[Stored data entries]
Segment Open
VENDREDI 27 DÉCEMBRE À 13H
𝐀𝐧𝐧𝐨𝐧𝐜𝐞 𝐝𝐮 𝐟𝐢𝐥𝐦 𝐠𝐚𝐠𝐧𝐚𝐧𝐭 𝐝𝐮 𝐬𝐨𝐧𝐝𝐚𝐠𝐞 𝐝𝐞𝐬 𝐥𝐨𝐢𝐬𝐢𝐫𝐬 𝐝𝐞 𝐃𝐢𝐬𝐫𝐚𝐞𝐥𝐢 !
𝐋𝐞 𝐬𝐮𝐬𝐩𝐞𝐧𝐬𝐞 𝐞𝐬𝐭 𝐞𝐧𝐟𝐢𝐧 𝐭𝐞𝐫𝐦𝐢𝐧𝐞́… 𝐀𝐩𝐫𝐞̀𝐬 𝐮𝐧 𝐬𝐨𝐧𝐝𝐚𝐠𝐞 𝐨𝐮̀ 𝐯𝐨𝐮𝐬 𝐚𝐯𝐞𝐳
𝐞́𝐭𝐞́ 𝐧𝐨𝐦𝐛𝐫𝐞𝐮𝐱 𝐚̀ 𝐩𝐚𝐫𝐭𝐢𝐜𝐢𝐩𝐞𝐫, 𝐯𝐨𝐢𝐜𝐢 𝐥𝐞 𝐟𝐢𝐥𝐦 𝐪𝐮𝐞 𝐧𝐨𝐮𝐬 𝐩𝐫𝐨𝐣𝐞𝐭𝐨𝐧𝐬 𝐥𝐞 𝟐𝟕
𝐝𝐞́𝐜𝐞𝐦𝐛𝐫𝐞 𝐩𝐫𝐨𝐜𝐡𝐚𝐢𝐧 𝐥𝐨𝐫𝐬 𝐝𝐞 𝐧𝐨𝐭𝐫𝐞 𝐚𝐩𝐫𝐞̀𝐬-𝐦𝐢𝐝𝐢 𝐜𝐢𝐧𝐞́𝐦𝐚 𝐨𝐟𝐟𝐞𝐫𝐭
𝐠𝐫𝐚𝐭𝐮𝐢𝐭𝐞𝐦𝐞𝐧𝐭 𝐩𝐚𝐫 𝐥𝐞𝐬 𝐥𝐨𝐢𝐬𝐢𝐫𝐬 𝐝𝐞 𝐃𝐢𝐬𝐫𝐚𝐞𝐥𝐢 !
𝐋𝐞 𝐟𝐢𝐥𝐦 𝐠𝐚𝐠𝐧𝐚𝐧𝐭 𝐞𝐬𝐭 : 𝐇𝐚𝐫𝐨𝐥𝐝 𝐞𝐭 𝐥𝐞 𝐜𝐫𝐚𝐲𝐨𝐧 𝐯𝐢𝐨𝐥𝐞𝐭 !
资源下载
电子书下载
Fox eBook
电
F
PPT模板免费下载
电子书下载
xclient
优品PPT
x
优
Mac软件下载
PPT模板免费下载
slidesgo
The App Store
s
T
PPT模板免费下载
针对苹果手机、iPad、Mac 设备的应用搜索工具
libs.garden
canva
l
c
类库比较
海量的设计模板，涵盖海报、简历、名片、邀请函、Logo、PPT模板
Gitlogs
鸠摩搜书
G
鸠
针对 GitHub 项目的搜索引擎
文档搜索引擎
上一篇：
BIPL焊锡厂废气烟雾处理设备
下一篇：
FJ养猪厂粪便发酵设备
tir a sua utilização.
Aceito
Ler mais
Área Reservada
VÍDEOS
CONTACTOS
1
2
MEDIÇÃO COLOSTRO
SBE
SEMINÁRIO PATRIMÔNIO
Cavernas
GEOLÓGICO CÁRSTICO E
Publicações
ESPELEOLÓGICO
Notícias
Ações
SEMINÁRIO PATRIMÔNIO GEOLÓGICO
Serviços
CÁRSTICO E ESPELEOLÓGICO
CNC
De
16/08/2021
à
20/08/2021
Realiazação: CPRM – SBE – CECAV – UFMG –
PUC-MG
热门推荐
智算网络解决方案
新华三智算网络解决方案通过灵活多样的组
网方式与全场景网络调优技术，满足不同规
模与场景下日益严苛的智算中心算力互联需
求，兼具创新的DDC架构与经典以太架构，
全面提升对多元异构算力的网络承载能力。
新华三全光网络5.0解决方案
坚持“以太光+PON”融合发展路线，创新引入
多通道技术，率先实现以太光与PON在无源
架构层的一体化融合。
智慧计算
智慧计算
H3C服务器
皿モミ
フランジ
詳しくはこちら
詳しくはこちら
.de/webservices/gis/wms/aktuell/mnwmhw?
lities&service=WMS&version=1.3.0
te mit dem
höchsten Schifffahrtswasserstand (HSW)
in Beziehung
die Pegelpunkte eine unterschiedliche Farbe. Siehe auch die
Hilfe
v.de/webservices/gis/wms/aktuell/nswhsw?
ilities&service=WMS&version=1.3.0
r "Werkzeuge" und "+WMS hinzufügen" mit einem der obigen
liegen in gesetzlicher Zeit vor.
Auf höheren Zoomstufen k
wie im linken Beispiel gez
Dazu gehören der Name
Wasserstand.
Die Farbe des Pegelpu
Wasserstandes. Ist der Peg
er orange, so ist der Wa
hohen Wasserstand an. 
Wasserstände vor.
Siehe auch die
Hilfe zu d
Segment Closed
TASK TO COMPLETE> Going through the data above, please tally the lines that contain the string "𝐠𝐚𝐠𝐧𝐚𝐧𝐭" and return only the total.

TASK RESPONSE> 2